For those who’ve already enabled it before, it won’t show up again — but when that is your first time, it must be right there within the list.

Once Developer Mode is turned on:

  1. Click on “Claude” within the top-left menu again.
  2. Select “Settings.”
  3. A brand new pop-up window will appear — search for the “Developer” tab within the left-hand navigation bar. That’s where all the good things lives.
Image by creator

4. Set Up the Configuration File

Still within the Developer settings, click on “Edit Config.”

This can create a configuration file if one doesn’t exist already and open it directly in your file system.

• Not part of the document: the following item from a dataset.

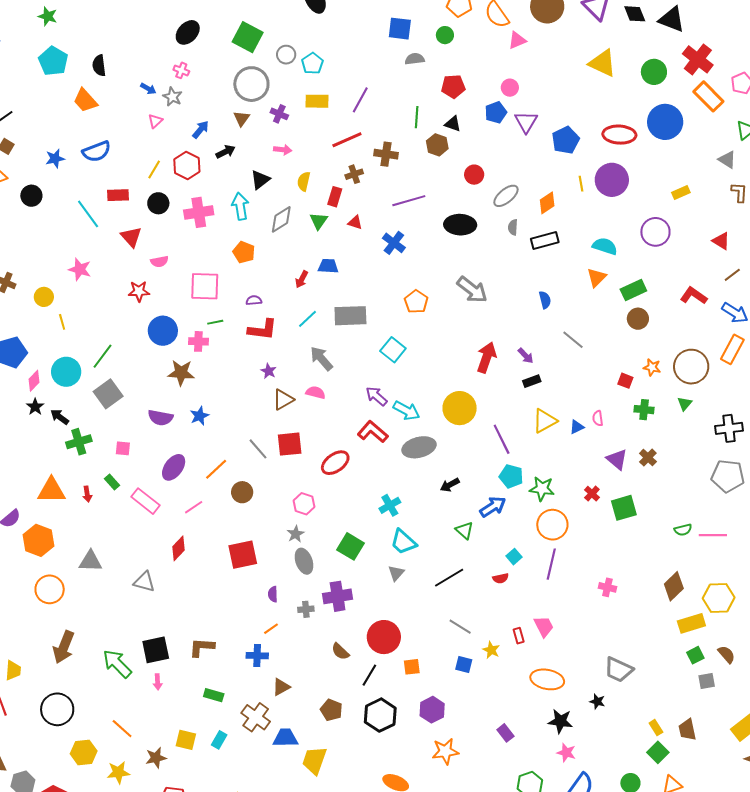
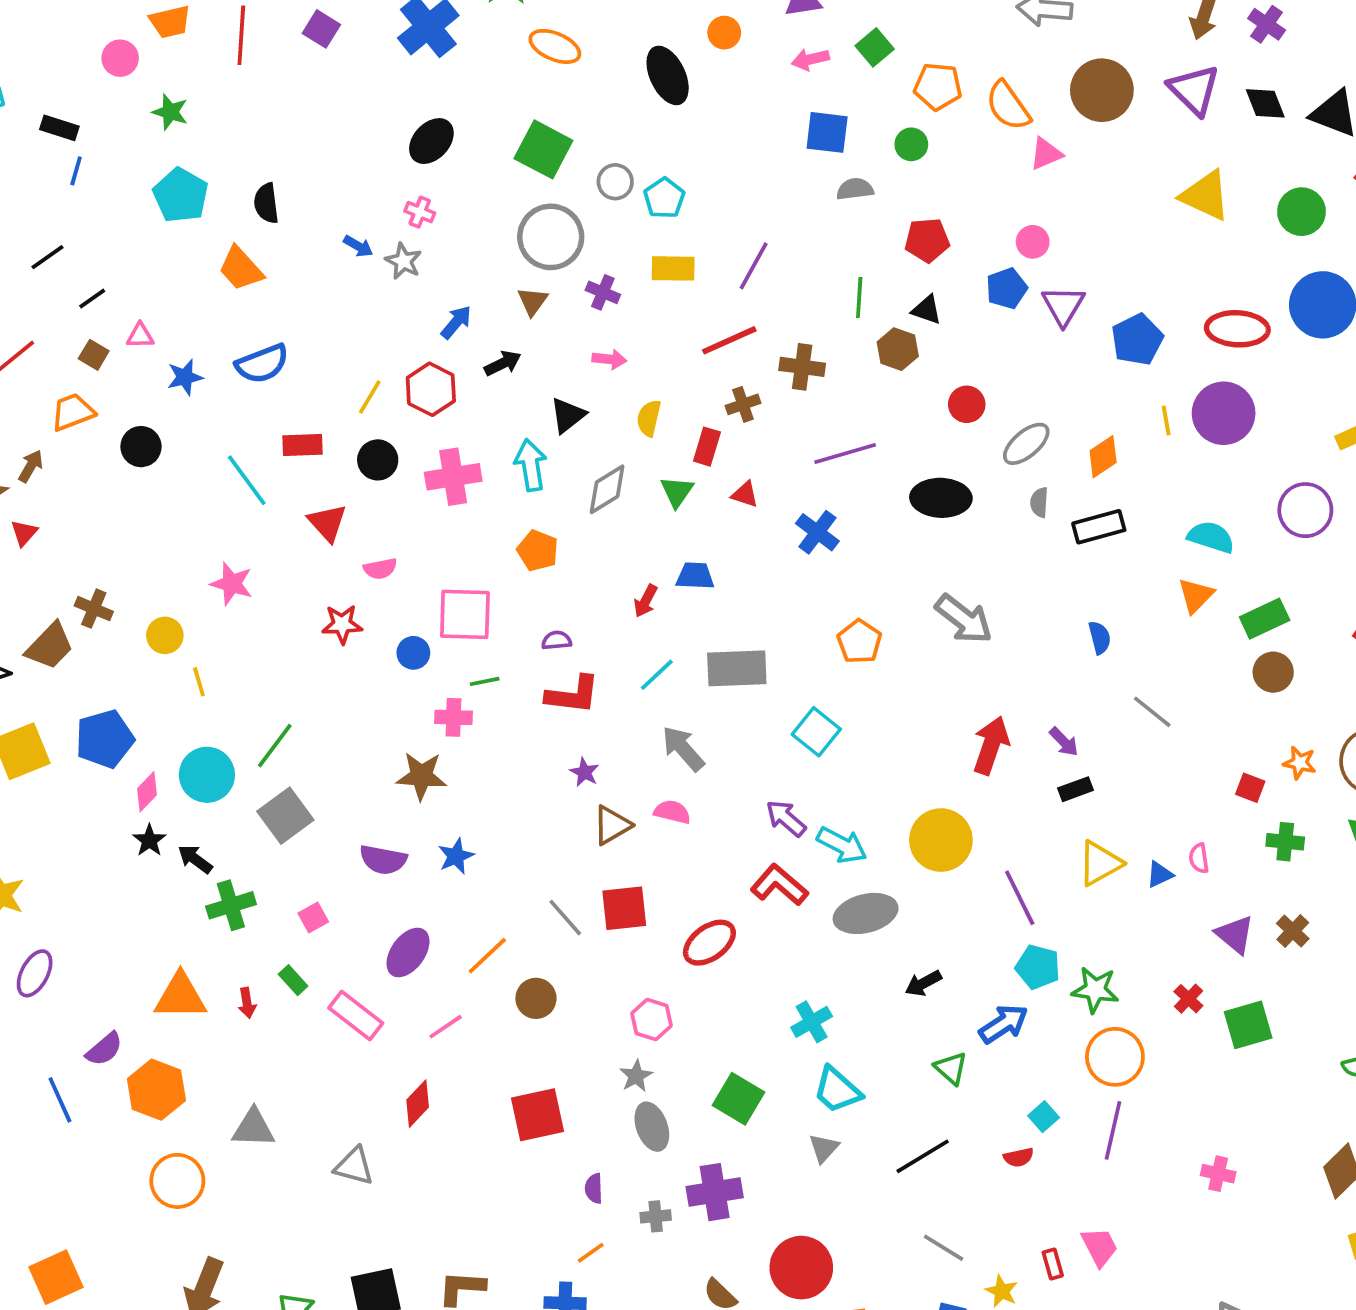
pink triangle: (155, 121) -> (140, 336), moved, turned 42
blue circle: (163, 331) -> (413, 653), moved, size x0.6
pink square: (123, 448) -> (313, 917), turned -35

The file location will depend on your OS:

  • macOS: ~/Library/Application Support/Claude/claude_desktop_config.json
  • Windows: %APPDATA%Claudeclaude_desktop_config.json

That is where you’ll define the servers and capabilities you would like Claude to make use of — so keep this file open, we’ll be editing it next.

Image by creator

Open the config file (claude_desktop_config.json) in any text editor. Replace its contents with the next, depending in your OS:

For macOS:

{
  "mcpServers": {
    "filesystem": {
      "command": "npx",
      "args": [
        "-y",
        "@modelcontextprotocol/server-filesystem",
        "/Users/username/Desktop",
        "/Users/username/Downloads"
      ]
    }
  }
}

For Windows:

{
  "mcpServers": {
    "filesystem": {
      "command": "npx",
      "args": [
        "-y",
        "@modelcontextprotocol/server-filesystem",
        "C:UsersusernameDesktop",
        "C:UsersusernameDownloads"
      ]
    }
  }
}

Be sure to interchange "username" together with your actual system username. The paths listed here should point to valid folders in your machine—this setup gives Claude access to your Desktop and Downloads, but you’ll be able to add more paths if needed.

What This Does

This config tells Claude Desktop to mechanically start an MCP server called "filesystem" each time the app launches. That server runs using npx and spins up @modelcontextprotocol/server-filesystem, which is what lets Claude interact together with your file system—read, write, move files, search directories, etc.

⚠️ Command Privileges

Only a heads-up: Claude will run these commands together with your user account’s permissions, meaning it could access and modify local files. Only add commands to the config file in the event you understand and trust the server you’re hooking up — no random packages from the web!

5. Restart Claude

When you’ve updated and saved your configuration file, restart Claude Desktop to use the changes.

After it boots up, you need to see a hammer icon within the bottom-left corner of the input box. That’s your signal that the developer tools — and your custom MCP server — are up and running.

Image by creator

After clicking the hammer icon, you need to see the list of tools exposed by the Filesystem MCP Server — things like reading files, writing files, searching directories, and so forth.

Image by creator

For those who don’t see your server listed or nothing shows up, don’t worry. Hop over to the Troubleshooting section within the official documentation for some quick debugging tricks to get things back on target.

6. Try It Out!

Now that all the things’s arrange, you’ll be able to start chatting with Claude about your file system — and it should know when to call the suitable tools.

Listed below are just a few things you’ll be able to try asking:

When needed, Claude will mechanically invoke the suitable tools and ask in your approval before doing anything in your system. You stay on top of things, and Claude gets the job done.

Construct Your Own: Custom MCP Server from Scratch

Alright, able to level up?

On this section, you’ll go from user to builder. We’re going to put in writing a custom MCP server that Claude can check with — specifically, a tool that lets it search the most recent documentation from AI libraries like LangChain, OpenAI, MCP (yes, we’re using MCP to learn MCP), and LlamaIndex.

Because let’s be honest — how repeatedly have you ever watched Claude confidently spit out deprecated code or reference libraries that haven’t been updated since 2021?

This tool uses real-time search, scrapes live content, and provides your assistant fresh knowledge on demand. Yes, it’s as cool because it sounds.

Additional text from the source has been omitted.